China for the New Year (3): Beijing

On our first full day in Beijing, we visited two major locations in and around the enormously expansive Tiananmen Square. The security in the square is phenomenal: one can only enter through guarded points where Chinese citizens have their identity cards electronically scanned; at a further security point, all bags are x-rayed; and everywhere there are police and military, not to mention the plain clothes personnel.

In the morning, we went to the National Museum of China. The building was completed in 1959 and the present museum – a merger of two former ones – was established in 2003 so everything is very modern. It receives 7.6 million visitors a year, making it the most popular museum in the world (just before the National Air & Space Museum in Washington D.C.). There are 10 galleries presenting the history of Ancient China from prehistoric times to the Ming & Qing Dynasties – everything from a burial costume made of pieces of jade linked by gold tread and a couple of the world famous terracotta warriors.

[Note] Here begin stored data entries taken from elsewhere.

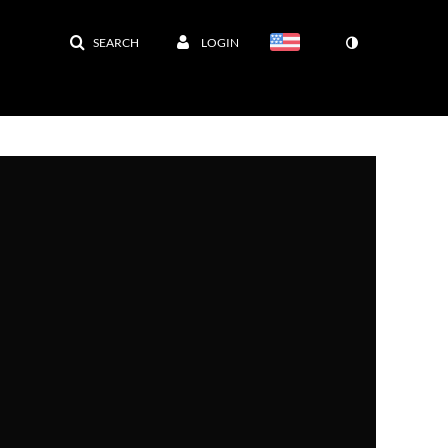
SEARCH
LOGIN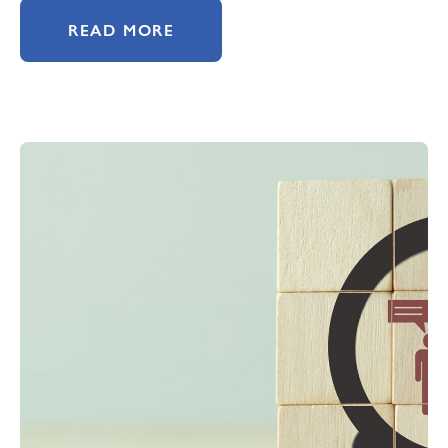
READ MORE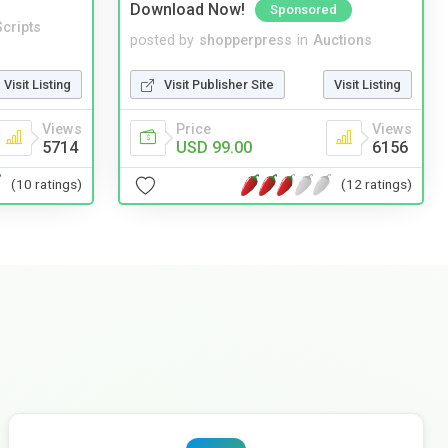
Download Now!
Sponsored
cripts
posted by
shopperpress
in
Auctions
Visit Listing
Visit Publisher Site
Visit Listing
Views
Price
Views
5714
USD 99.00
6156
(10 ratings)
(12 ratings)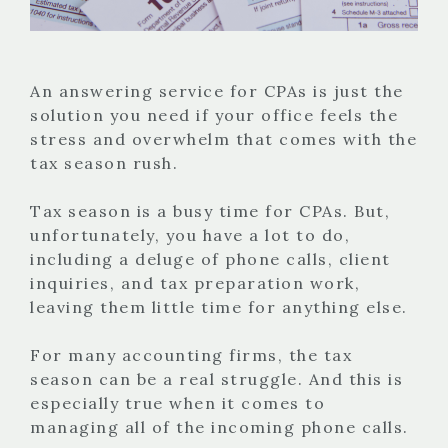
An answering service for CPAs is just the
solution you need if your office feels the
stress and overwhelm that comes with the
tax season rush.
Tax season is a busy time for CPAs. But,
unfortunately, you have a lot to do,
including a deluge of phone calls, client
inquiries, and tax preparation work,
leaving them little time for anything else.
For many accounting firms, the tax
season can be a real struggle. And this is
especially true when it comes to
managing all of the incoming phone calls.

Somehow I managed to drop my iPhone without noticing it and amazingly about half an hour later it was presented to me by a museum attendant who had searched the building for me. I have my name on the back of the mobile so it was clear that it belonged to a foreigner and, at this time of year, I was virtually the only foreigner in the place.

In the afternoon, we visited the Forbidden City, entering on the north side of Tiananmen Square where the entrance is still dominated by a huge picture of Mao. The enormous complex is said to comprise 9,999 rooms (only God in Heaven can have 10,000 – a special number for the Chinese). The palace was the residence of 24 Ming and Qing emperors and ordinary mortals were forbidden to enter which gave the location its unusual name.

This was my fourth time in this amazing location so I did not need to take many photographs and just savoured the experience as far as the cold would allow. But it was so bitterly cold (around -10C) that the wide moats were totally frozen and Hua’s iPhone literally froze up. Again I was almost the only foreigner in sight and I was asked to be included in a photograph with a local.

In the evening, we ate at a restaurant specialising in Beijing duck and enjoyed entertainment involving music, dancing, puppetry, juggling and more. A splendid end to a wonderful day.